Uno a uno se presentaron ante él, para que pudiera reconocer los colores, las pautas, de sus mentes; después se retiraron. Aysha fue la que más tiempo se quedó: hielo blanco, cielo azul, ágata gris y el rojo espeso de la sangre que mana del corazón. Constituía un marcado contraste con Alderan. Los colores del anciano eran sorprendentemente suaves: ámbar y jaspe, brandy y vino dulce oscuro; carecía de las aguas de Aysha, a pesar de que una veta de plata y negro los surcara como una cicatriz.

Cuando Alderan interrumpió el vínculo, se cerró la ventana abierta al infinito y Gair se vio de nuevo mentalmente a solas. Lo único que fue capaz de sentir entonces fue una extraordinaria pesadez en las extremidades, acompañada por una fatiga absoluta.

—Pareces agotado —dijo Alderan.

Gair se limpió de nuevo el rostro con la manga.
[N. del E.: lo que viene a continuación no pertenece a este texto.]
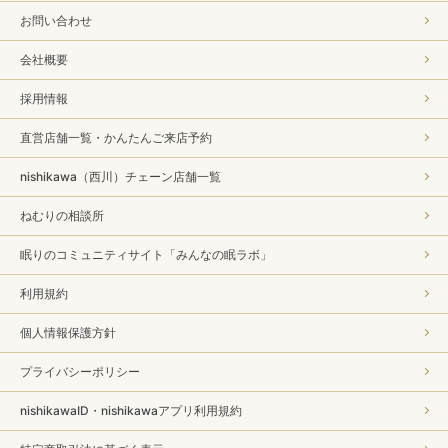
お問い合わせ
会社概要
採用情報
直営店舗一覧・かんたんご来店予約
nishikawa（西川）チェーン店舗一覧
ねむりの相談所
眠りのコミュニティサイト「みんなの眠ラボ」
利用規約
個人情報保護方針
プライバシーポリシー
nishikawaID・nishikawaアプリ利用規約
Necesitaba un baño, y con urgencia.

—Al menos esta vez no he vomitado.

—Eso es porque no te han presionado tanto.

—¡Pues no han sido precisamente blandos conmigo!

—No, pero podrían haberse mostrado mucho más duros. Por eso Coran estaba presente, para asegurarse de que no te exigieran más de lo que pudieras dar.

—¿Te refieres al pelirrojo del extremo, el que no abrió la boca?

Alderan cabeceó en sentido afirmativo.

—Se hallaba presente en calidad de árbitro. Sin duda tendrás ocasión de conocerlo más adelante. Está en la facultad.

—¿Qué enseña?

—Escudos y custodias. —Recorrieron el patio en dirección a la puerta del vestuario, donde Alderan detuvo el paso—. No me dijiste que supieras cambiar de forma.

—No me lo preguntaste.

—¡Ajá! —El anciano sacudió la cabeza, dolido—. Vaya, creo que me lo tengo bien merecido. Has logrado impresionarlos. Imagino que Aysha querrá ayudarte con lo del cambio de forma.

—Eso me ha dicho.

—Compartís un don muy raro. Ella es la única persona capaz de cambiar de forma que ha conocido nuestra orden. Hoy hemos sido bendecidos con la presencia de dos.

—Y ¿qué va a pasar a partir de ahora?

—Dijiste que querías aprender. Nosotros te enseñaremos todo lo que sabemos. Después dependerá de ti. —Alderan puso la mano en el hombro del joven—. Aquí eres bienvenido como uno más. Necesitamos tantos gaeden como podamos encontrar para conservar la integridad del Velo.